While fans of the XTRMTR era might not find the guitar assault they love, all the heart and soul is still there. Heal Yourself might be the best vocal Gillespie has ever sung, it’s certainly the most vulnerable he’s sounded since probably Screamadelica’s Damaged.

There’s something here that remind the listener of Nick Cave finding a new self, or a new way to manage life, in the wake of grief. Seeing an answer in opening yourself up to the world.

With Gillespie, there’s a similar new perspective. “Heal me and set me free,” he sings, “Heal yourself, reach out now for someone else.” It’s a simple message but feels utterly vital here, the most important thing in life.

Melancholy Man has a similar feel, the soundtrack to depression and the way out of it, with some startling guitar work by Andrew Innes and that rare thing: a sax solo that doesn’t make you want to throw up.

(Adam Peter Johnson)

Elsewhere, David Holmes makes his presence felt on the widescreen, string-laden Innocent Money, that mentally conjures up Seventies New York as it sweeps through the detritus of the rich to depict homelessness and a rigged system.

Love Ain’t Enough has a deliciously dirty riff and pulsing rhythm that’s like a good version of Fontaines DC. Circus Of Life is an addict’s fever dream, William S Burroughs riding a world-class bassline. The Centre Cannot Hold flips it over, showing a complacent society of spoilt narcissists.

Gillespie’s father adorns the cover artwork, a photo taken in 1960 which shows a working-class Teddy Boy bearing all the sharp uncompromising swagger of someone who would spend his life working for social justice. That kind of spirit is all over False Flags, about young poor lads sent off to war – as his dad was – an epic ode to bravery and loss.
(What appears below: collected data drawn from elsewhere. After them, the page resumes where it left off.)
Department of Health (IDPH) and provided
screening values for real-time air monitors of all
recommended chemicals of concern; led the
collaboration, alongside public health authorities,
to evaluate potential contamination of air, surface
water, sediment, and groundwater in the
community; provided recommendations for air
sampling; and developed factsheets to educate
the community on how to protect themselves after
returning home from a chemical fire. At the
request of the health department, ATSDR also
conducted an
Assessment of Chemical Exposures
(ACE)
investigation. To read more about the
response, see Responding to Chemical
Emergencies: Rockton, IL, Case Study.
The similarly lengthy album closer, Settlers Blues takes on colonialism, the murdering and enslavement of native people in the name of superiority or a flag or a religion or whatever they want to disguise a lust for profit with. Gillespie very much emphasises the Englishness of this, Scotland being just another country to have been stolen and settled in. You don’t get this kind of thing in Ed Sheeran songs.

Looks like Primal Scream just nicked in at the end to take the Album of the Year title. Write this every-renewable band off at your peril.